- US consumer confidence low hits Aust markets
- Credit squeeze to hit home loans: RBA
- Mobile spam crackdown
- APEC free trade?
- Small cap result: Coates
- PwC harassment wrangle
The biggest fall in a key US consumer confidence index since 2005 has triggered selling on Australian sharemarkets today, with the S&P/ASX 200 losing 1.7% to 6069.3 by 12.25pm.
The Australian losses, the biggest since August 15, follow a decline in the US S&P 500 index by 2.4% overnight.
US consumer confidence fell in July by the most since just after Hurricane Katrina in 2005, according to the New York based Conference Board’s consumer confidence index.
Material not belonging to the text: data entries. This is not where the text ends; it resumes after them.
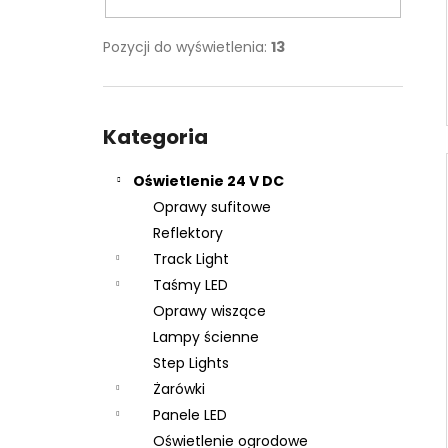
Pozycji do wyświetlenia:
13
Pominąć
kategorie
Kategoria
Oświetlenie 24 V DC
Oprawy sufitowe
Reflektory
Track Light
Taśmy LED
Oprawy wiszące
Lampy ścienne
Step Lights
Żarówki
Panele LED
Oświetlenie ogrodowe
Separately, S&P/Case-Schiller said property values in 20 US metropolitan areas decreased 3.5% in June from a year earlier, the steepest slide in at least five years, Bloomberg reports.
The Australian dollar has also taken a hit on the news, falling from yesterday’s closing price of US 82.36c down to US80.77c by 12.36pm.
A senior Reserve Bank of Australia official has admitted home loan rates in Australia could be forced up by the international credit squeeze triggered by the sub-prime mortgage disaster in the US.
RBA deputy governor Ric Battelino told the Retail Financial Services Forum in Sydney yesterday that as banks could soon be forced to pass on to consumers the increased cost of obtaining finance on international markets they are currently facing.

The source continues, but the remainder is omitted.